A couple of them come to mind I would like to share.
Dutch Chief Rabbi Meir Just OBM was a man of understatements. A rabbi of short stature but of international greatness. Born in Hungary, he left this world much too early at the age of 102. He rests on the Mount of Olives. He did our chuppah. After signing o the ketubah, he said: We now proceed with the throwing of rice. A small bowl of uncooked rice stood on the table between us. My wife-to-be was afraid to get it in her sheitel; I was worried it would get into my beard. You know what this is for, he asked. I said: Sure, for fertility. Nothing insignificant because, together, we were already over 80. And for livelihood, he said. His hand went to the bowl. He took out three kernels of rice and placed them on the table. The ‘throwing of rice!’ One of my children recently said: And you had three children.
Reb Shlomo Carlebach, known for his songs, guitar playing, dancing, and stories, often advocated love and pleaded against hate. He even warned against hatred for evil people. Many a child and grownup enjoy making lots of noise when the name of Haman is read from the Esther scroll. Stamping, clapping, rattling, firecrackers, etc. But he would only do so at the first mention of Haman. That’s it. When overdone, hatred can jump from against the wicked to relationships between good people.
I was new to religious Judaism when I heard: You could say: ‘Why do all these small things? That must be for very committed Jews.’ But, hey, if you won’t even do the small things, how will you get to the big things? My current rabbi says: You can always make a small improvement. That’s how you can build progress. One word of anger less. One cigarette less.
At the end of the Hoshannah Rabbah morning service, the day before Simchat Torah, the custom is that beat five willow branches bound together against the floor. Some do that in the synagogue, others outside. Some beat as if it is a rug to clean. In Amsterdam, we did this in the synagogue. Five light taps on the floor. It would be common, after that, to maybe find one leaf on the floor. Not like in a forest.
The kiddush has the words: ‘And on the seventh day, He stopped, and revived.’ If you put a dot in the B, ב, you changed Shavvat into Shabbat, and you say totally something else: And on the seventh day it was Shabbat and He revived.
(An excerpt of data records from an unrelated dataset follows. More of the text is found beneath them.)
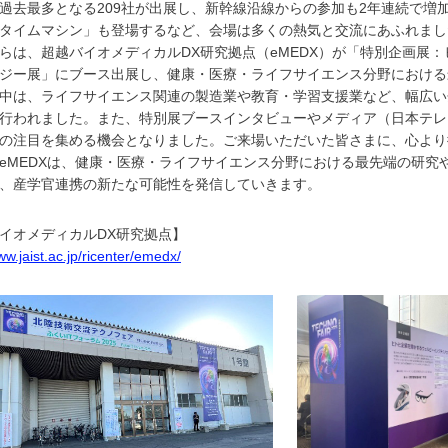
去最多となる209社が出展し、新幹線沿線からの参加も2年連続で増
タイムマシン」も登場するなど、会場は多くの熱気と交流にあふれまし
は、超越バイオメディカルDX研究拠点（eMEDX）が「特別企画展
ジー展」にブース出展し、健康・医療・ライフサイエンス分野における
中は、ライフサイエンス関連の製造業や教育・学習支援業など、幅広い
行われました。また、特別展ブースインタビューやメディア（日本テレ
の注目を集める機会となりました。ご来場いただいた皆さまに、心より
MEDXは、健康・医療・ライフサイエンス分野における最先端の研究
、産学官連携の新たな可能性を発信していきます。
イオメディカルDX研究拠点】
ww.jaist.ac.jp/ricenter/emedx/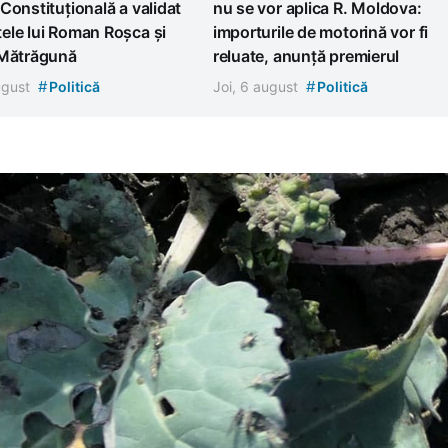
Constituțională a validat
nu se vor aplica R. Moldova:
ele lui Roman Roșca și
importurile de motorină vor fi
 Mătrăgună
reluate, anunță premierul
#
#
august
Politică
Joi, 6 august
Politică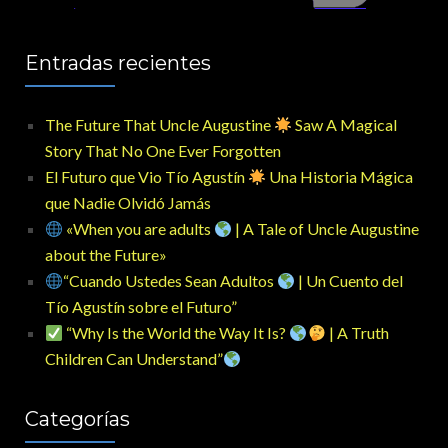
Entradas recientes
The Future That Uncle Augustine
Saw A Magical
Story That No One Ever Forgotten
El Futuro que Vio Tío Agustín
Una Historia Mágica
que Nadie Olvidó Jamás
«When you are adults
| A Tale of Uncle Augustine
about the Future»
“Cuando Ustedes Sean Adultos
| Un Cuento del
Tío Agustín sobre el Futuro”
“Why Is the World the Way It Is?
| A Truth
Children Can Understand”
Categorías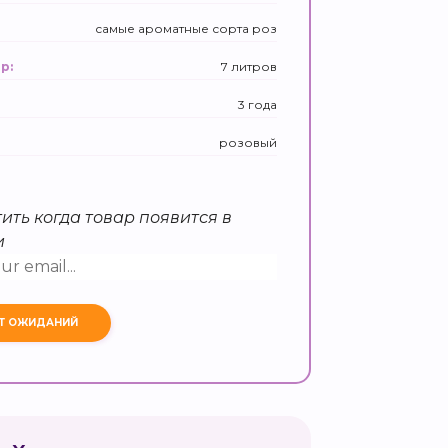
самые ароматные сорта роз
7 литров
р:
3 года
розовый
ить когда товар появится в
и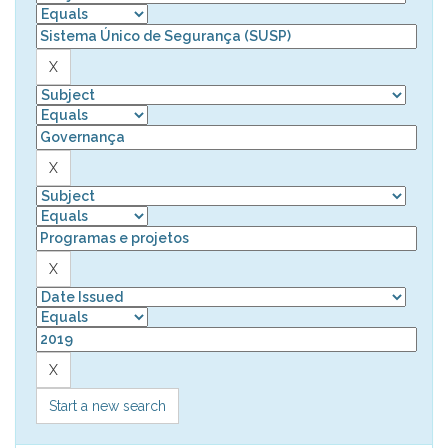
Start a new search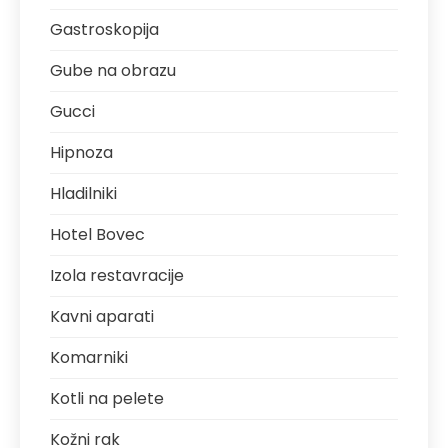
Gastroskopija
Gube na obrazu
Gucci
Hipnoza
Hladilniki
Hotel Bovec
Izola restavracije
Kavni aparati
Komarniki
Kotli na pelete
Kožni rak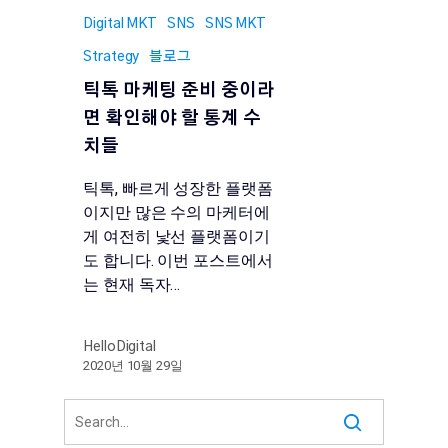
Digital MKT
SNS
SNS MKT
Strategy
블로그
틱톡 마케팅 준비 중이라
면 확인해야 할 통계 수
치들
틱톡, 빠르게 성장한 플랫폼
이지만 많은 수의 마케터에
게 여전히 낯선 플랫폼이기
도 합니다. 이번 포스트에서
는 현재 독자…
HelloDigital
2020년 10월 29일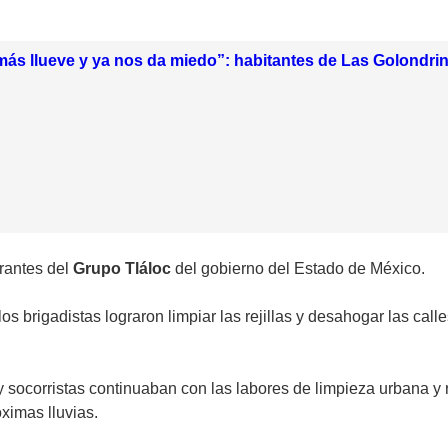
ás llueve y ya nos da miedo”: habitantes de Las Golondri
grantes del
Grupo Tláloc
del gobierno del Estado de México.
s brigadistas lograron limpiar las rejillas y desahogar las ca
y socorristas continuaban con las labores de limpieza urbana y 
ximas lluvias.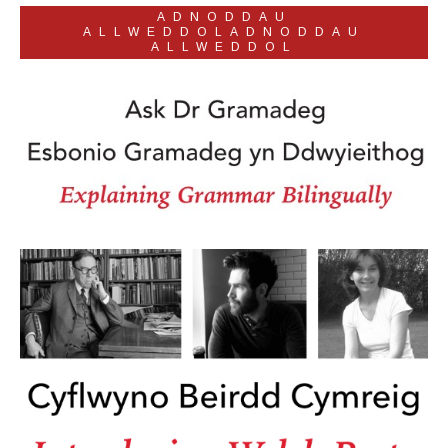
ADNODDAU
ALLWEDDOLADNODDAU
ALLWEDDOL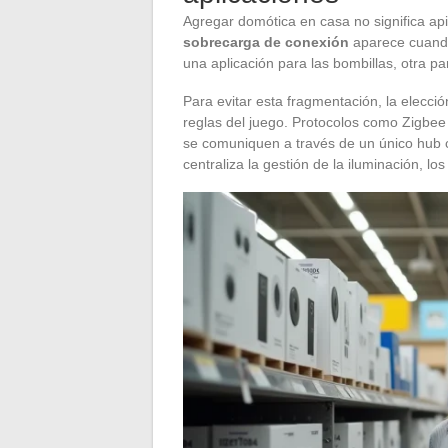
Agregar domótica en casa no significa api
sobrecarga de conexión
aparece cuando
una aplicación para las bombillas, otra pa
Para evitar esta fragmentación, la elecci
reglas del juego. Protocolos como Zigbee
se comuniquen a través de un único hub 
centraliza la gestión de la iluminación, l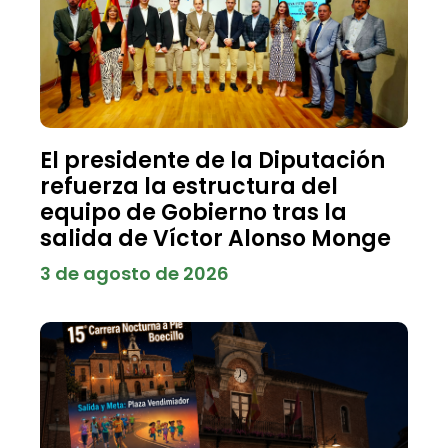
El presidente de la Diputación
refuerza la estructura del
equipo de Gobierno tras la
salida de Víctor Alonso Monge
3 de agosto de 2026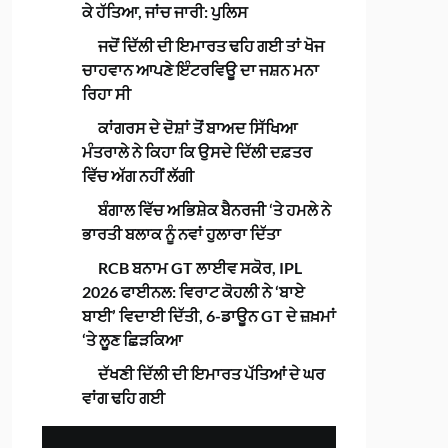
ਕੇ ਹੱਤਿਆ, ਜਾਂਚ ਜਾਰੀ: ਪੁਲਿਸ
ਜਦੋਂ ਦਿੱਲੀ ਦੀ ਇਮਾਰਤ ਢਹਿ ਗਈ ਤਾਂ ਖੋਜ
ਚਾਹਵਾਨ ਆਪਣੇ ਇੰਟਰਵਿਊ ਦਾ ਜਸ਼ਨ ਮਨਾ
ਰਿਹਾ ਸੀ
ਕਾਂਗਰਸ ਦੇ ਦੋਸ਼ਾਂ ਤੋਂ ਬਾਅਦ ਸਿੱਖਿਆ
ਮੰਤਰਾਲੇ ਨੇ ਕਿਹਾ ਕਿ ਉਸਦੇ ਦਿੱਲੀ ਦਫ਼ਤਰ
ਵਿੱਚ ਅੱਗ ਨਹੀਂ ਲੱਗੀ
ਬੰਗਾਲ ਵਿੱਚ ਅਭਿਸ਼ੇਕ ਬੈਨਰਜੀ ‘ਤੇ ਹਮਲੇ ਨੇ
ਭਾਰਤੀ ਬਲਾਕ ਨੂੰ ਨਵਾਂ ਹੁਲਾਰਾ ਦਿੱਤਾ
RCB ਬਨਾਮ GT ਲਾਈਵ ਸਕੋਰ, IPL
2026 ਫਾਈਨਲ: ਵਿਰਾਟ ਕੋਹਲੀ ਨੇ ‘ਬਾਏ
ਬਾਈ’ ਵਿਦਾਈ ਦਿੱਤੀ, 6-ਡਾਊਨ GT ਦੇ ਜ਼ਖ਼ਮਾਂ
‘ਤੇ ਲੂਣ ਛਿੜਕਿਆ
ਦੱਖਣੀ ਦਿੱਲੀ ਦੀ ਇਮਾਰਤ ਪੱਤਿਆਂ ਦੇ ਘਰ
ਵਾਂਗ ਢਹਿ ਗਈ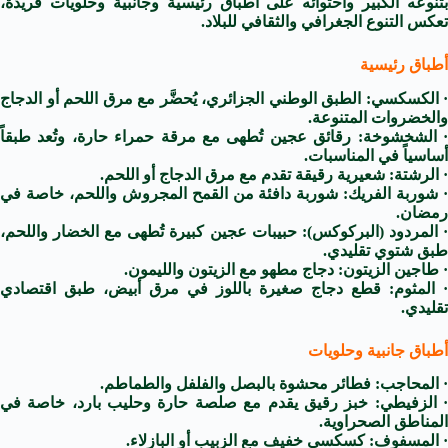
بتنوعه الكبير واحتوائه على أطباق رئيسية وجانبية وحلويات فريدة،
تعكس التنوع الجغرافي والثقافي للبلاد.
أطباق رئيسية
· الكسكسي: الطبق الوطني الجزائري، يُحضَّر مع مرق اللحم أو الدجاج
والخضروات المتنوعة.
· الشخشوخة: رقائق عجين تُطهى مع مرقة حمراء حارة، وتُعد طبقاً
أساسياً في المناسبات.
· الرشتة: شعيرية رقيقة تقدم مع مرق الدجاج أو اللحم.
· شوربة الفريك: شوربة دافئة من القمح المجروش واللحم، خاصة في
رمضان.
· المردود (البركوكس): حبيبات عجين كبيرة تُطهى مع الخضار واللحم،
طبق شتوي تقليدي.
· طاجين الزيتون: دجاج مطهو مع الزيتون والليمون.
· المثوم: قطع دجاج صغيرة باللوز في مرق أبيض، طبق اقتصادي
تقليدي.
أطباق جانبية وحلويات
· المحاجب: فطائر محشوة بالبصل والفلفل والطماطم.
· الزفيطي: خبز رقيق يقدم مع صلصة حارة وحليب بارد، خاصة في
المناطق الصحراوية.
· المسفوف: كسكسي خفيف مع الزبيب أو البازلاء.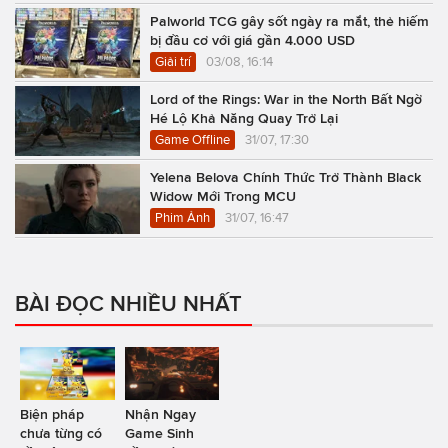
Palworld TCG gây sốt ngày ra mắt, thẻ hiếm
bị đầu cơ với giá gần 4.000 USD
Giải trí
03/08, 16:14
Lord of the Rings: War in the North Bất Ngờ
Hé Lộ Khả Năng Quay Trở Lại
Game Offline
31/07, 17:30
Yelena Belova Chính Thức Trở Thành Black
Widow Mới Trong MCU
Phim Ảnh
31/07, 16:47
BÀI ĐỌC NHIỀU NHẤT
Biện pháp
Nhận Ngay
chưa từng có
Game Sinh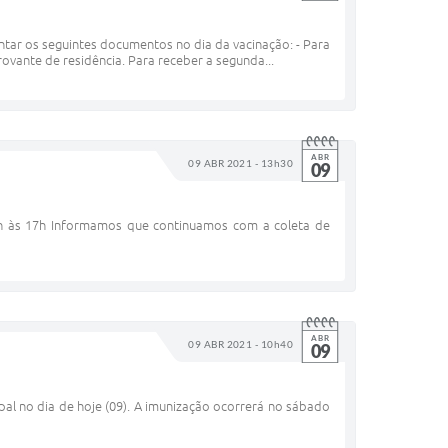
tar os seguintes documentos no dia da vacinação: - Para
vante de residência. Para receber a segunda...
ABR
09 ABR 2021 - 13h30
09
3h às 17h Informamos que continuamos com a coleta de
ABR
09 ABR 2021 - 10h40
09
pal no dia de hoje (09). A imunização ocorrerá no sábado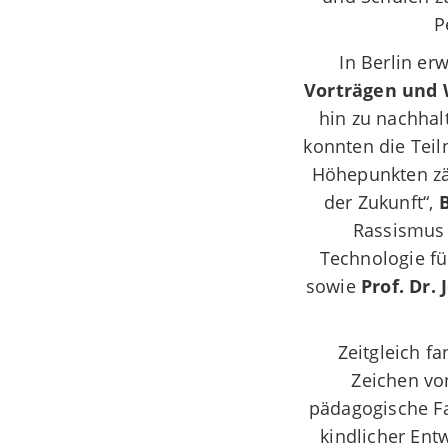
P
In Berlin er
Vorträgen und
hin zu nachhal
konnten die Tei
Höhepunkten zä
der Zukunft“,
Rassismus 
Technologie fü
sowie
Prof. Dr.
Zeitgleich f
Zeichen von
pädagogische Fa
kindlicher Ent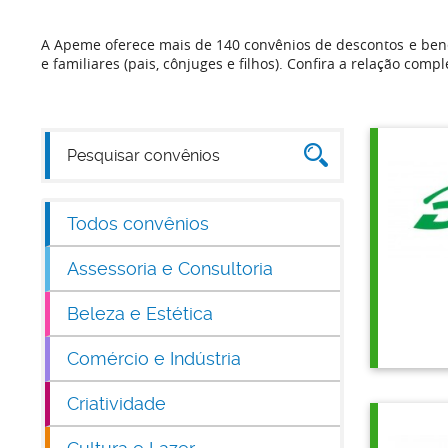
A Apeme oferece mais de 140 convênios de descontos e bene
e familiares (pais, cônjuges e filhos). Confira a relação compl
Todos convênios
Assessoria e Consultoria
Beleza e Estética
Comércio e Indústria
Criatividade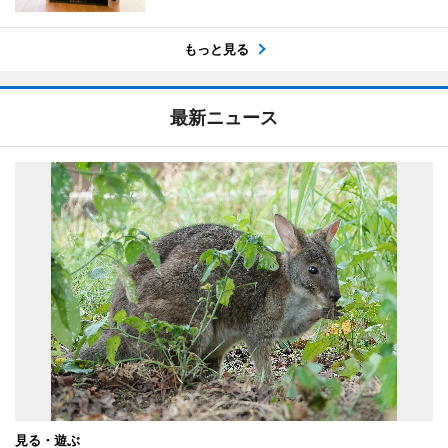
もっと見る
最新ニュース
見る・遊ぶ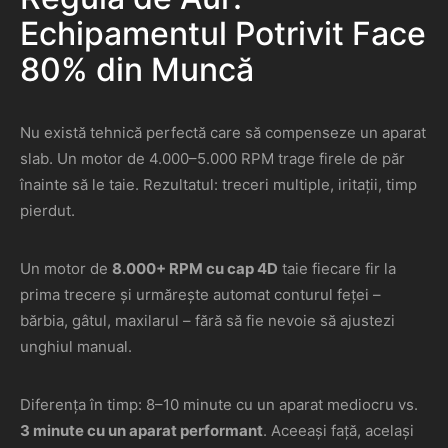
Echipamentul Potrivit Face
80% din Muncă
Nu există tehnică perfectă care să compenseze un aparat
slab. Un motor de 4.000–5.000 RPM trage firele de păr
înainte să le taie. Rezultatul: treceri multiple, iritații, timp
pierdut.
Un motor de
8.000+ RPM cu cap 4D
taie fiecare fir la
prima trecere și urmărește automat conturul feței –
bărbia, gâtul, maxilarul – fără să fie nevoie să ajustezi
unghiul manual.
Diferența în timp: 8–10 minute cu un aparat mediocru vs.
3 minute cu un aparat performant
. Aceeași față, același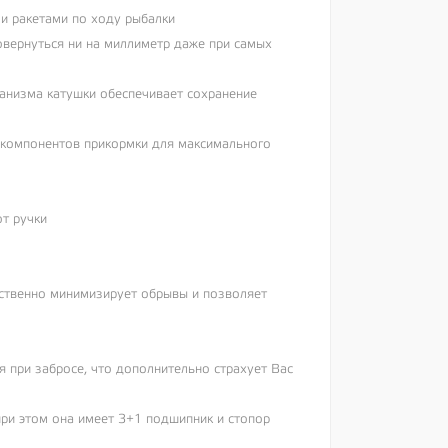
ми ракетами по ходу рыбалки
овернуться ни на миллиметр даже при самых
анизма катушки обеспечивает сохранение
 компонентов прикормки для максимального
от ручки
ственно минимизирует обрывы и позволяет
 при забросе, что дополнительно страхует Вас
при этом она имеет 3+1 подшипник и стопор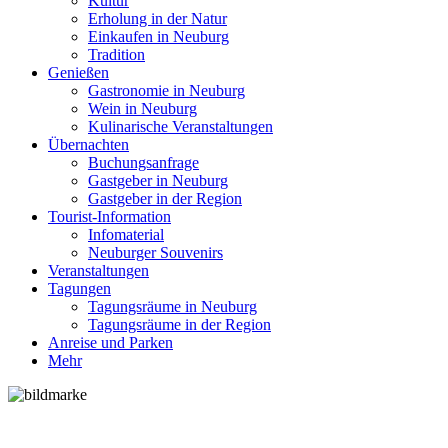
Kultur
Erholung in der Natur
Einkaufen in Neuburg
Tradition
Genießen
Gastronomie in Neuburg
Wein in Neuburg
Kulinarische Veranstaltungen
Übernachten
Buchungsanfrage
Gastgeber in Neuburg
Gastgeber in der Region
Tourist-Information
Infomaterial
Neuburger Souvenirs
Veranstaltungen
Tagungen
Tagungsräume in Neuburg
Tagungsräume in der Region
Anreise und Parken
Mehr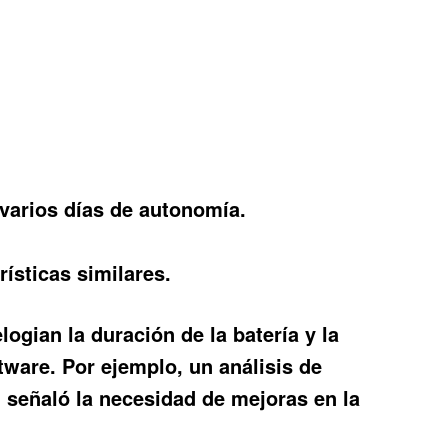
arios días de autonomía.
sticas similares.
ogian la duración de la batería y la
ftware. Por ejemplo, un análisis de
señaló la necesidad de mejoras en la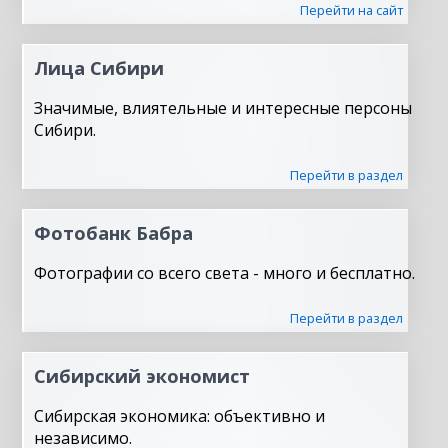
Перейти на сайт
Лица Сибири
Значимые, влиятельные и интересные персоны
Сибири.
Перейти в раздел
Фотобанк Бабра
Фотографии со всего света - много и бесплатно.
Перейти в раздел
Сибирский экономист
Сибирская экономика: объективно и
независимо.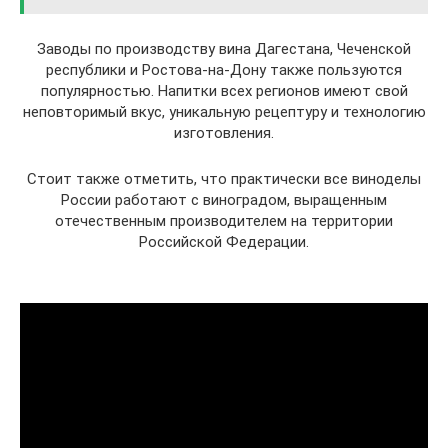
Заводы по производству вина Дагестана, Чеченской
республики и Ростова-на-Дону также пользуются
популярностью. Напитки всех регионов имеют свой
неповторимый вкус, уникальную рецептуру и технологию
изготовления.
Стоит также отметить, что практически все виноделы
России работают с виноградом, выращенным
отечественным производителем на территории
Российской Федерации.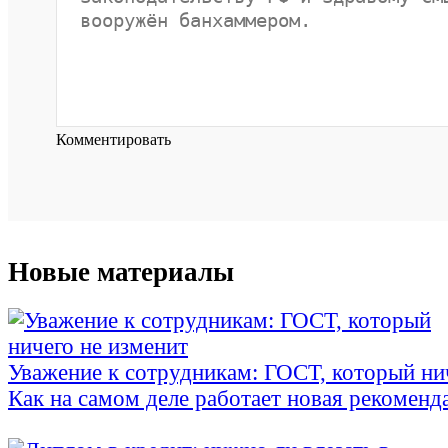
Комментировать
Новые материалы
Уважение к сотрудникам: ГОСТ, который ни
Как на самом деле работает новая рекоменд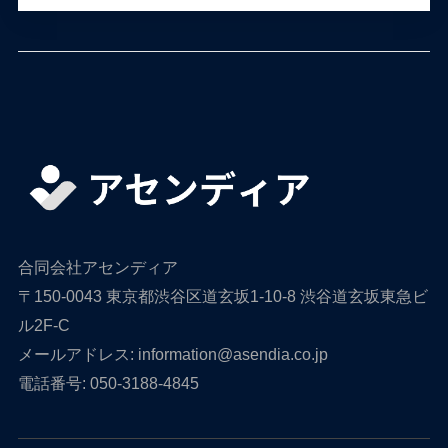
合同会社アセンディア
〒150-0043 東京都渋谷区道玄坂1-10-8 渋谷道玄坂東急ビ
ル2F-C
メールアドレス: information@asendia.co.jp
電話番号: 050-3188-4845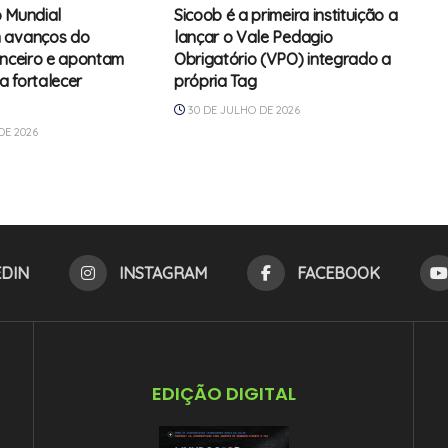
 Mundial
Sicoob é a primeira instituição a
 avanços do
lançar o Vale Pedagio
anceiro e apontam
Obrigatório (VPO) integrado a
 fortalecer
própria Tag
30 DE JULHO DE 2026
DE 2026
EDIN
INSTAGRAM
FACEBOOK
EDIÇÃO DIGITAL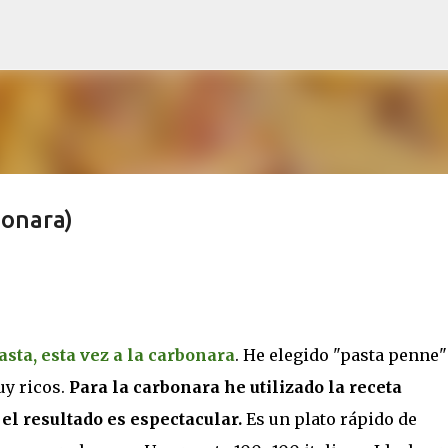
Ir al contenido principal
onara)
asta, esta vez a la carbonara
. He elegido "pasta penne"
uy ricos.
Para la carbonara he utilizado la receta
, el resultado es espectacular.
Es un plato rápido de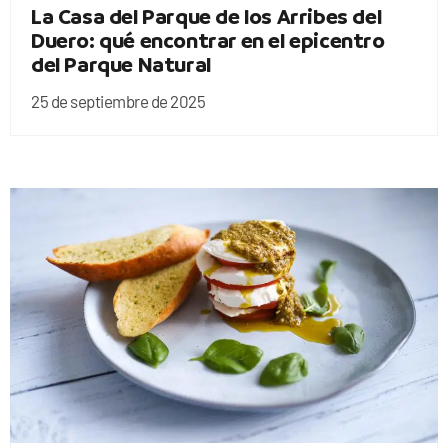
La Casa del Parque de los Arribes del
Duero: qué encontrar en el epicentro
del Parque Natural
25 de septiembre de 2025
Then, the Prayers have: ‘A remembrance of the Deeds of the Beginning (of Creation).’ If you put a dot in the B, it absurdly means: ‘At the Beginning (of Creation), there is a remembrance of the deeds.’ Or take: ‘He blesses His People (and their friends) with peace.’ Put a dot in the B and it becomes: ‘In peace, He blesses His People (and their friends). Before you drink the grape juice, you hopefully honor: ‘the Creator of the fruit of the vine.’ But if you omit the dot in the P, פ, and say not’ P’ree,’ but ‘F’ree’, atheistically, you say: ‘The vine is the creator of the fruit.’ Just like the culinary difference between “Let’s eat grandma” and “Let’s eat, grandma.”
Recently, someone in shul, younger than me but already on pension too, looked worn out. After the service, I told him: May Hashem soon return to you your energy and happiness. He immediately smiled and said: ‘Does it look so bad?’ It did. Reb Shlomo called that: I fixed him. I did nothing big. The next day, I saw him on my way out. He came to the second Minyan: I overslept. He looked guilty. I said: May it be for your health. He said: Amen. Small things. Have a nice day. Enjoy the holidays. Today is the death day of Rabbi Nachman ben Simchah of Breslav. Let’s be happy in his honor.